▶ [TASK TO CARRY OUT] Set down all of the lines below exactly as they are given.

(Saved data entries)
=== Begin Enclosure ===
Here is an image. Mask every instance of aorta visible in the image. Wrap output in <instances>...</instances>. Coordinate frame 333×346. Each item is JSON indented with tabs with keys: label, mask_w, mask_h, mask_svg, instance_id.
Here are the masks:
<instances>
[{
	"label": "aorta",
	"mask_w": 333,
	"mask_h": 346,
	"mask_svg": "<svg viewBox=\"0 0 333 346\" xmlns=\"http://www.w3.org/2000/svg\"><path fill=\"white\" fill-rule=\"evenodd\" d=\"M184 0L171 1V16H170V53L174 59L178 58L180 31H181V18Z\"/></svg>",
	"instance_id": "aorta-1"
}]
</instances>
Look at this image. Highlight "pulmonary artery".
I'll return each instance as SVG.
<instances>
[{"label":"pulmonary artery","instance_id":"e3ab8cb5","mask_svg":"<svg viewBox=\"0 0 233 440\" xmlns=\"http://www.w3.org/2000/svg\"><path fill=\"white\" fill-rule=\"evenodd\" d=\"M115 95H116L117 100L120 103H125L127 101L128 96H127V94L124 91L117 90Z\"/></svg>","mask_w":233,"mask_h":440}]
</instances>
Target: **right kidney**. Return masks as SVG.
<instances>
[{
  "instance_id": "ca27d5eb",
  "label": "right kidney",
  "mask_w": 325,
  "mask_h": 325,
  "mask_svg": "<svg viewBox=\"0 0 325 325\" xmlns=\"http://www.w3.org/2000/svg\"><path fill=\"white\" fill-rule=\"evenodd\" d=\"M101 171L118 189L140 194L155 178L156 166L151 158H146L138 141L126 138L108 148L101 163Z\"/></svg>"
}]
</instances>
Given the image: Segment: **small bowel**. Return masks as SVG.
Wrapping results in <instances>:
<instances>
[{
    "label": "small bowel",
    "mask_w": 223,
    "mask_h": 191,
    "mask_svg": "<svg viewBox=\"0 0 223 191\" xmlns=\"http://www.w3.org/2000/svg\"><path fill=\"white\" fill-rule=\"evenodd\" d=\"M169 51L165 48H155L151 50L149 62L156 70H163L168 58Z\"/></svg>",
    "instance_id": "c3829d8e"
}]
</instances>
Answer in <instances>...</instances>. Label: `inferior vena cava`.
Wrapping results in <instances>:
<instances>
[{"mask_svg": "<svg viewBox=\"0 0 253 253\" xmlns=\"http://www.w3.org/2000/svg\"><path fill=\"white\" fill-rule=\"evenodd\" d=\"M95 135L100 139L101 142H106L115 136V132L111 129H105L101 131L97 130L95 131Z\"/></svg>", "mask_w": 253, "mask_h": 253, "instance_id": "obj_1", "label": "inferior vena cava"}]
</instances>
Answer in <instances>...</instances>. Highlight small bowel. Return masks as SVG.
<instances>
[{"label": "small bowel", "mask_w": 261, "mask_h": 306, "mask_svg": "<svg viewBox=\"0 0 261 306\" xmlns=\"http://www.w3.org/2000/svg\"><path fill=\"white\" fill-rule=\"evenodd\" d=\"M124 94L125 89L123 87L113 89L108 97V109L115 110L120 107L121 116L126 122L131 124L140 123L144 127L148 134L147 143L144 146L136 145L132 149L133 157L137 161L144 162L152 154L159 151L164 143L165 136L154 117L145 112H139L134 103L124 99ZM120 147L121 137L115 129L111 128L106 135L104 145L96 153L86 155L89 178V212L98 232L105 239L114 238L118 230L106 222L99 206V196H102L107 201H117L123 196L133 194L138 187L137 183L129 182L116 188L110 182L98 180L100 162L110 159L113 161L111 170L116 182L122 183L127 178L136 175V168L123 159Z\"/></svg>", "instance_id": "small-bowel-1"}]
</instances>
=== End Enclosure ===
▶ [OUTPUT FOR THIS EXERCISE]
Here is an image. Mask every instance of aorta visible in the image. Wrap output in <instances>...</instances>. Coordinate frame 333×346. Each item is JSON indented with tabs with keys: label, mask_w, mask_h, mask_svg, instance_id.
Here are the masks:
<instances>
[{
	"label": "aorta",
	"mask_w": 333,
	"mask_h": 346,
	"mask_svg": "<svg viewBox=\"0 0 333 346\" xmlns=\"http://www.w3.org/2000/svg\"><path fill=\"white\" fill-rule=\"evenodd\" d=\"M184 0L171 1V16H170V53L174 59L178 58L180 31H181V18Z\"/></svg>",
	"instance_id": "aorta-1"
}]
</instances>
Look at this image. Highlight "pulmonary artery".
I'll return each instance as SVG.
<instances>
[{"label":"pulmonary artery","instance_id":"e3ab8cb5","mask_svg":"<svg viewBox=\"0 0 233 440\" xmlns=\"http://www.w3.org/2000/svg\"><path fill=\"white\" fill-rule=\"evenodd\" d=\"M115 95H116L117 100L120 103H125L127 101L128 96H127V94L124 91L117 90Z\"/></svg>","mask_w":233,"mask_h":440}]
</instances>
Target: **right kidney**. Return masks as SVG.
<instances>
[{
  "instance_id": "ca27d5eb",
  "label": "right kidney",
  "mask_w": 325,
  "mask_h": 325,
  "mask_svg": "<svg viewBox=\"0 0 325 325\" xmlns=\"http://www.w3.org/2000/svg\"><path fill=\"white\" fill-rule=\"evenodd\" d=\"M101 171L118 189L140 194L155 178L156 166L151 158H146L138 141L126 138L108 148L101 163Z\"/></svg>"
}]
</instances>
Given the image: Segment: **small bowel**. Return masks as SVG.
Wrapping results in <instances>:
<instances>
[{
    "label": "small bowel",
    "mask_w": 223,
    "mask_h": 191,
    "mask_svg": "<svg viewBox=\"0 0 223 191\" xmlns=\"http://www.w3.org/2000/svg\"><path fill=\"white\" fill-rule=\"evenodd\" d=\"M169 51L165 48H155L151 50L149 62L156 70H163L168 58Z\"/></svg>",
    "instance_id": "c3829d8e"
}]
</instances>
Answer in <instances>...</instances>. Label: `inferior vena cava`.
Wrapping results in <instances>:
<instances>
[{"mask_svg": "<svg viewBox=\"0 0 253 253\" xmlns=\"http://www.w3.org/2000/svg\"><path fill=\"white\" fill-rule=\"evenodd\" d=\"M95 135L100 139L101 142H106L115 136V132L111 129H105L101 131L97 130L95 131Z\"/></svg>", "mask_w": 253, "mask_h": 253, "instance_id": "obj_1", "label": "inferior vena cava"}]
</instances>
Answer in <instances>...</instances>. Highlight small bowel. Return masks as SVG.
<instances>
[{"label": "small bowel", "mask_w": 261, "mask_h": 306, "mask_svg": "<svg viewBox=\"0 0 261 306\" xmlns=\"http://www.w3.org/2000/svg\"><path fill=\"white\" fill-rule=\"evenodd\" d=\"M124 94L125 89L123 87L113 89L108 97V109L115 110L120 107L121 116L126 122L131 124L140 123L144 127L148 134L147 143L144 146L136 145L132 149L133 157L137 161L144 162L152 154L159 151L164 143L165 136L154 117L145 112H139L134 103L124 99ZM120 147L121 137L115 129L111 128L106 135L104 145L96 153L86 155L89 178V212L98 232L105 239L114 238L118 230L106 222L99 206V196H102L107 201H117L123 196L133 194L138 187L137 183L129 182L116 188L110 182L98 180L100 162L110 159L113 161L111 170L116 182L122 183L127 178L136 175V168L123 159Z\"/></svg>", "instance_id": "small-bowel-1"}]
</instances>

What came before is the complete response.